The former minister, Jayanthi Natarajan, who is a former party spokeswoman, ended her 30-year association with the party in a news conference in Chennai during which she reiterated much of the content of a letter she wrote to Mrs. Gandhi in November. The letter was published Friday in The Hindu, a national newspaper.

In the letter, Ms. Natarajan wrote that she had been “continuously attacked, wrongly vilified and defamed in the media and exposed to every possible humiliation in public life” and that she had suffered “the most excruciating mental agony.”

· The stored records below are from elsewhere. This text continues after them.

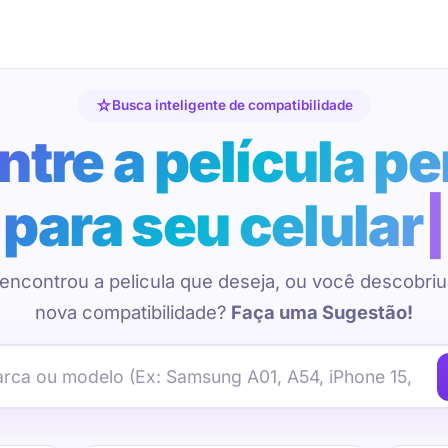
Busca inteligente de compatibilidade
tre a película pe
para seu celular
encontrou a pelicula que deseja, ou você descobri
nova compatibilidade?
Faça uma Sugestão!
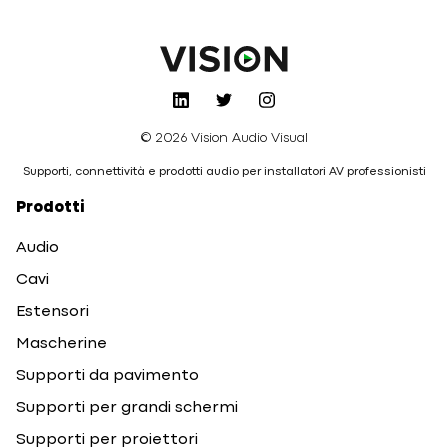
© 2026 Vision Audio Visual
Supporti, connettività e prodotti audio per installatori AV professionisti
Prodotti
Audio
Cavi
Estensori
Mascherine
Supporti da pavimento
Supporti per grandi schermi
Supporti per proiettori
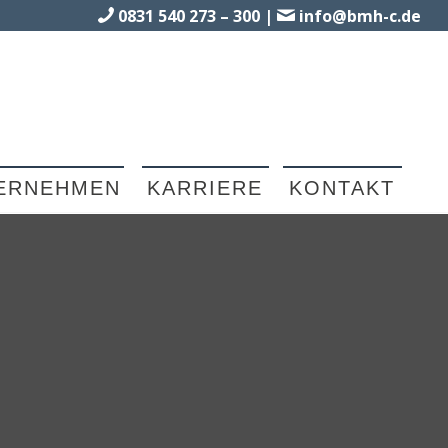
0831 540 273 – 300
|
info@bmh-c.de
ERNEHMEN
KARRIERE
KONTAKT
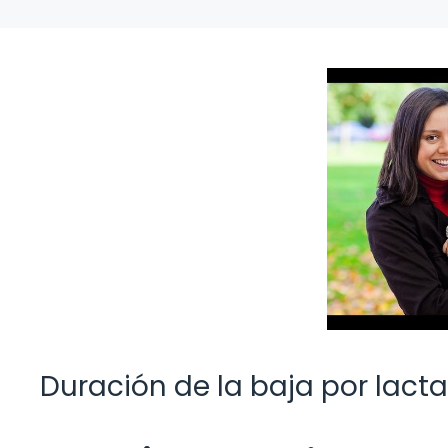
Duración de la baja por lact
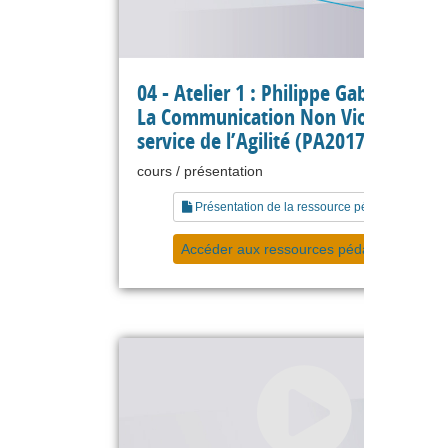
04 - Atelier 1 : Philippe Gabriel (CNV
La Communication Non Violente au
service de l’Agilité (PA2017)
cours / présentation
Présentation de la ressource pédagogique
Accéder aux ressources pédagogiques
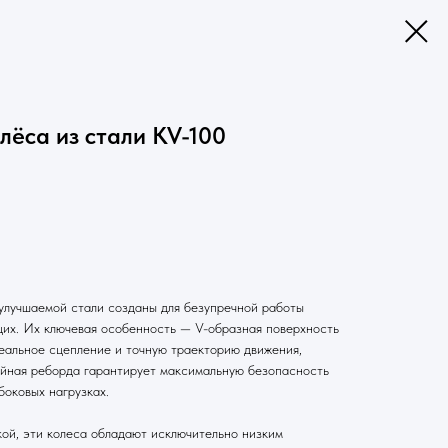
ёса из стали KV-100
улучшаемой стали созданы для безупречной работы
щих. Их ключевая особенность — V-образная поверхность
деальное сцепление и точную траекторию движения,
ойная реборда гарантирует максимальную безопасность
боковых нагрузках.
ой, эти колеса обладают исключительно низким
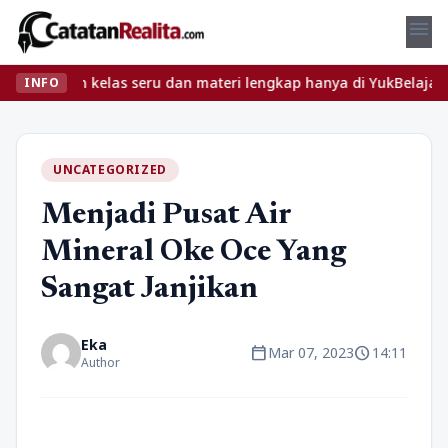
menu
ukan kelas seru dan materi lengkap hanya di YukBelajar.com. Mulai
INFO
UNCATEGORIZED
Menjadi Pusat Air
Mineral Oke Oce Yang
Sangat Janjikan
Eka
calendar_today
schedule
Mar 07, 2023
14:11
Author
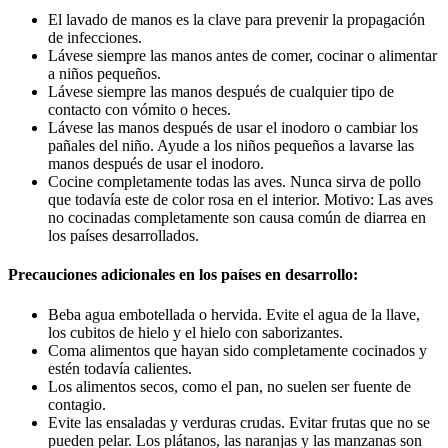
El lavado de manos es la clave para prevenir la propagación
de infecciones.
Lávese siempre las manos antes de comer, cocinar o alimentar
a niños pequeños.
Lávese siempre las manos después de cualquier tipo de
contacto con vómito o heces.
Lávese las manos después de usar el inodoro o cambiar los
pañales del niño. Ayude a los niños pequeños a lavarse las
manos después de usar el inodoro.
Cocine completamente todas las aves. Nunca sirva de pollo
que todavía este de color rosa en el interior. Motivo: Las aves
no cocinadas completamente son causa común de diarrea en
los países desarrollados.
Precauciones adicionales en los países en desarrollo:
Beba agua embotellada o hervida. Evite el agua de la llave,
los cubitos de hielo y el hielo con saborizantes.
Coma alimentos que hayan sido completamente cocinados y
estén todavía calientes.
Los alimentos secos, como el pan, no suelen ser fuente de
contagio.
Evite las ensaladas y verduras crudas. Evitar frutas que no se
pueden pelar. Los plátanos, las naranjas y las manzanas son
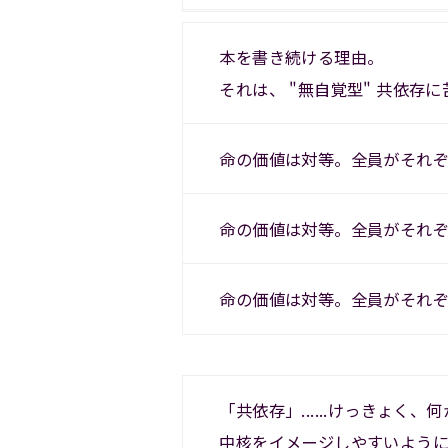
本を書き続ける理由。
それは、 "無自覚型" 共依
命の価値は対等。全員がそれ
命の価値は対等。全員がそれ
命の価値は対等。全員がそれ
「共依存」......けっきょく
中核をイメージしやすいよう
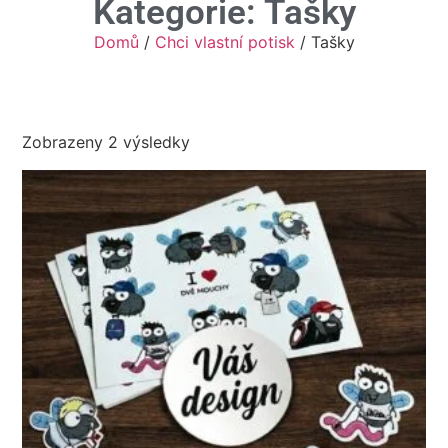
Kategorie: Tašky
Domů
/
Chci vlastní potisk
/ Tašky
Zobrazeny 2 výsledky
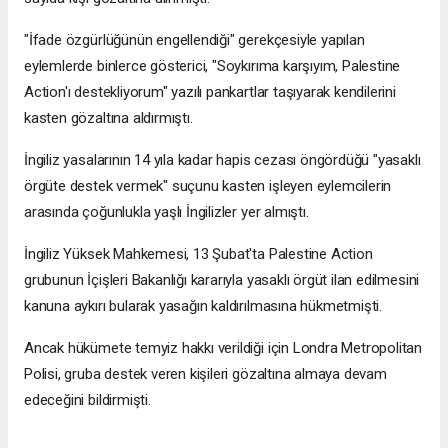
"İfade özgürlüğünün engellendiği" gerekçesiyle yapılan
eylemlerde binlerce gösterici, "Soykırıma karşıyım, Palestine
Action'ı destekliyorum" yazılı pankartlar taşıyarak kendilerini
kasten gözaltına aldırmıştı.
İngiliz yasalarının 14 yıla kadar hapis cezası öngördüğü "yasaklı
örgüte destek vermek" suçunu kasten işleyen eylemcilerin
arasında çoğunlukla yaşlı İngilizler yer almıştı.
İngiliz Yüksek Mahkemesi, 13 Şubat'ta Palestine Action
grubunun İçişleri Bakanlığı kararıyla yasaklı örgüt ilan edilmesini
kanuna aykırı bularak yasağın kaldırılmasına hükmetmişti.
Ancak hükümete temyiz hakkı verildiği için Londra Metropolitan
Polisi, gruba destek veren kişileri gözaltına almaya devam
edeceğini bildirmişti.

The emotional and very public condemnation of the beleaguered Congress leadership was the latest indicator of how quickly the power of the long-dominant party has withered since it was routed in May’s election. After dominating the front pages of the country’s newspapers for years, news of the party has fallen deep inside the papers — though not on Friday, when the political scuffle was big news. Images of Mrs. Gandhi that once dominated the capital have now been replaced by those of Prime Minister Narendra Modi of the winning Bharatiya Janata Party.

During his political campaign last year, Mr. Modi suggested that Ms. Natarajan was corrupt, speaking of a “Jayanthi tax” on those seeking clearances on projects, according to the Press Trust of India. Ms. Natarajan denied the claim.

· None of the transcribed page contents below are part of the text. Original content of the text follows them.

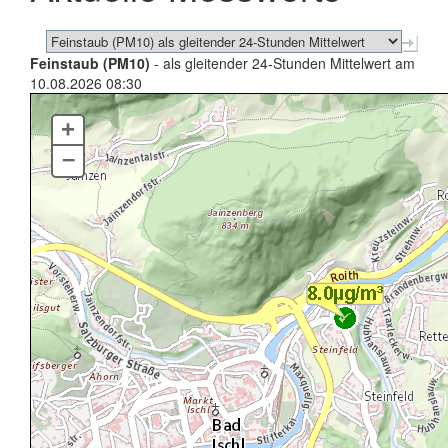
Feinstaub (PM10)
- als gleitender 24-Stunden Mittelwert am
10.08.2026 08:30
+
–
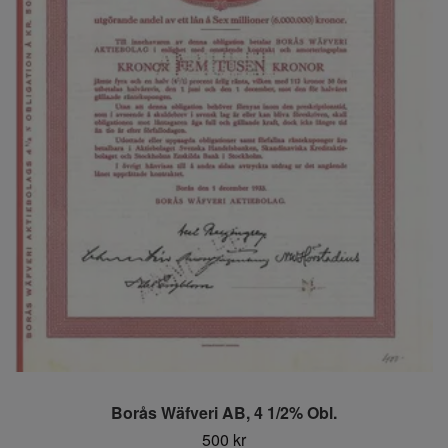
Borås Wäfveri AB, 4 1/2% Obl.
500 kr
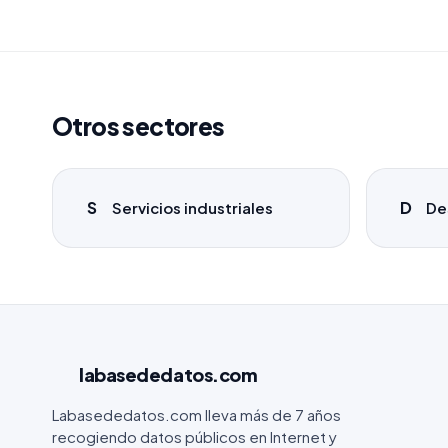
Otros sectores
S
D
Servicios industriales
De
labasededatos
.com
Labasededatos.com lleva más de 7 años
recogiendo datos públicos en Internet y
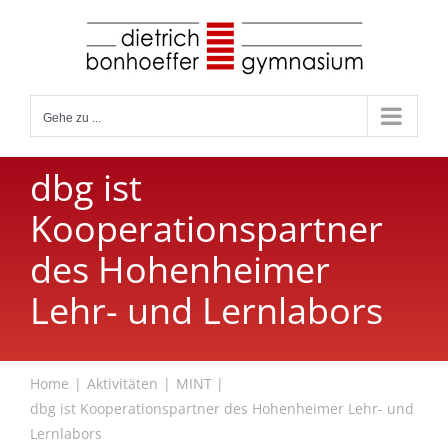
Zum
Inhalt
springen
Gehe zu ...
dbg ist
Kooperationspartner
des Hohenheimer
Lehr- und Lernlabors
Home
Aktivitäten
MINT
dbg ist Kooperationspartner des Hohenheimer Lehr- und
Lernlabors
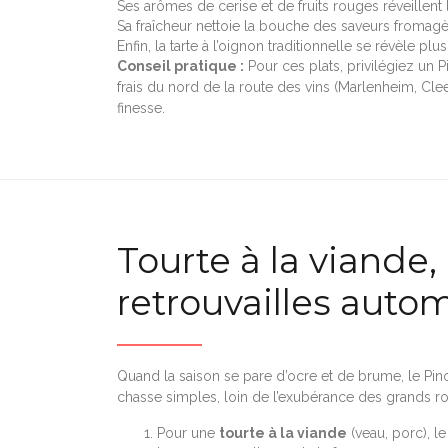
Ses arômes de cerise et de fruits rouges réveillen
Sa fraîcheur nettoie la bouche des saveurs fromag
Enfin, la tarte à l’oignon traditionnelle se révèle p
Conseil pratique :
Pour ces plats, privilégiez un Pi
frais du nord de la route des vins (Marlenheim, Cle
finesse.
Tourte à la viande,
retrouvailles auto
Quand la saison se pare d’ocre et de brume, le Pino
chasse simples, loin de l’exubérance des grands ro
Pour une
tourte à la viande
(veau, porc), le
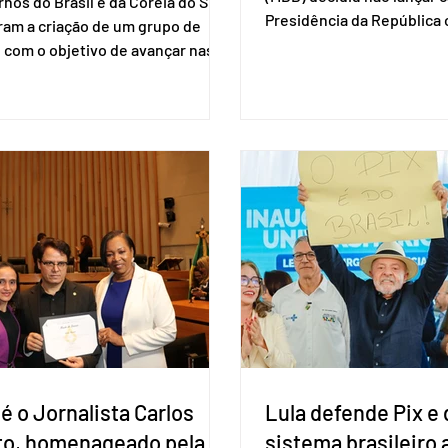
nos do Brasil e da Coreia do Sul
Presidência da Repúblic
ram a criação de um grupo de
firmar coligações nacionai
 com o objetivo de avançar nas
eleições deste ano. A deci
ões entre o país asiático e o
formalizada em convenção
l. O bloco econômico formado
segunda-feira (27). O part
il, Argentina, Paraguai e Uruguai,
liberar seus diretórios es
 outros países associados.
formação de alianças no âm
os criar um grupo de trabalho
ideia, segundo o partido, é
identificar sensibilidades dos
eleição de governadores 
os e evitar que elas sejam um
estaduais, além de fortal
ho para a retomada das
no Congresso Nacional, 
ções de um acordo do Mercosul
reia”, disse o presiden
é o Jornalista Carlos
Lula defende Pix e 
to, homenageado pela
sistema brasileiro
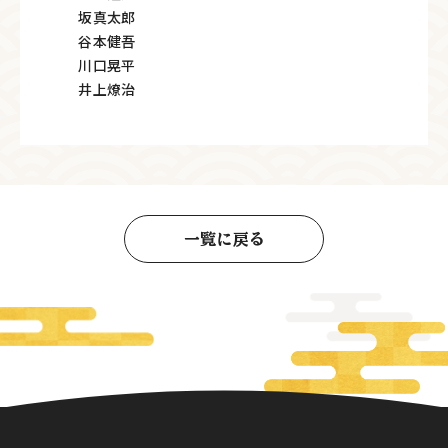
坂真太郎
谷本健吾
川口晃平
井上燎治
一覧に戻る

Ms. Natarajan’s tenure was a controversial one, marked by delays in environmental clearances for mining and other industrial projects, decisions that are typically mired in red tape in India.

After her resignation, Mr. Gandhi gave a speech to industry leaders expressing his regret over “slow decision making” in environmental approvals of projects. Indian news outlets suggested that Ms. Natarajan had been removed for incompetence, though her letter said she had “never been told of any issues prior” to her resignation.

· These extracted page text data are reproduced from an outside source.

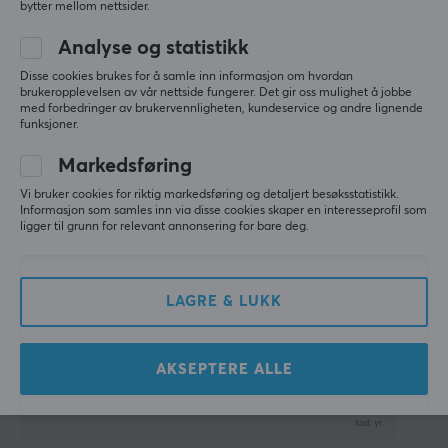
bytter mellom nettsider.
Antall knapper
God for små hender
6
Analyse og statistikk
Vis originalen
Tohåndsutforming
Disse cookies brukes for å samle inn informasjon om hvordan
brukeropplevelsen av vår nettside fungerer. Det gir oss mulighet å jobbe
Ja
med forbedringer av brukervennligheten, kundeservice og andre lignende
funksjoner.
Rullehjul
Ja
Markedsføring
Razer Orochi V2 Trådløs Gaming Mus - Svart
Vi bruker cookies for riktig markedsføring og detaljert besøksstatistikk.
Farge
last yr.
Informasjon som samles inn via disse cookies skaper en interesseprofil som
Rosa
ligger til grunn for relevant annonsering for bare deg.
3 likes
FORBINDELSE
linus j
Verifisert kjøper
LAGRE & LUKK
Buffed Private
Level 3
Forbindelse
2.4GHz, Bluetooth, USB
skikkelig god mus med flott batterilevetid
AKSEPTERE ALLE
Vis originalen
Trådløs
Ja
Razer Orochi V2 Trådløs Gaming Mus - Svart
last yr.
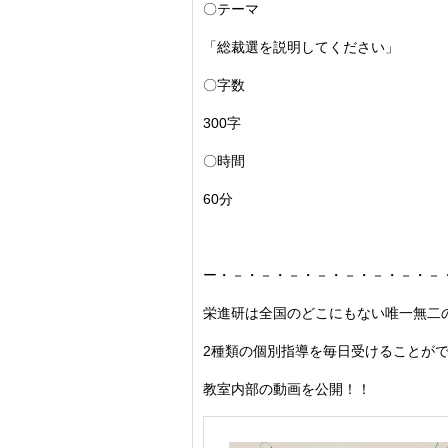
〇テーマ
「総裁選を説明してください」
〇字数
300字
〇時間
60分
ー・－・－・－・－・－・－・－・－
栄進研は全国のどこにもない唯一無二
2種類の個別指導を毎日受けることが
教室内部の動画を公開！！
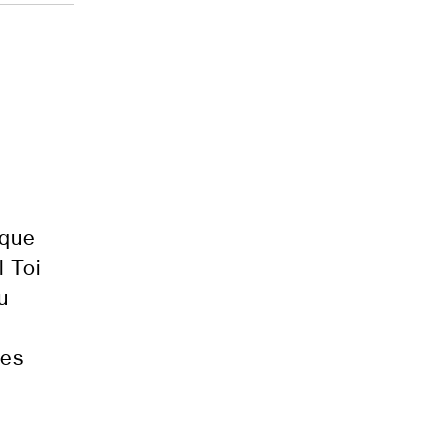
ique
l Toi
u
des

“What followed was a hysterical vicious false and motivated campaign against me, in the media, orchestrated by particular chosen individuals in the party,” she wrote.

She also said many of the project rejections had been at the behest of Mr. Gandhi, a member of Parliament and a top official of the Congress party, and she wrote that she had always taken care to honor what she referred to as Mr. Gandhi’s “requests.”

Congress party leaders denied Ms. Natarajan’s accusations on Friday.

Abhishek Singhvi, a Congress party spokesman, issued a statement saying that it was “saddening and deeply regrettable that someone who got four terms” as a member of Parliament and “remained party spokesperson for over a decade has chosen to unleash a diatribe which is entirely opportunistic and hypocritical apart from being factually untrue.”

In an interview with the Indian news channel NDTV that aired on Friday, Ms. Natarajan denied that she was angling for a position in the Bharatiya Janata Party, saying she decided to speak out because her family’s reputation was being “maligned.”

The current environment minister, Prakash Javadekar of the B.J.P., said in televised comments that he would review decisions made by Ms. Natarajan that had any markings of “extraneous influence.”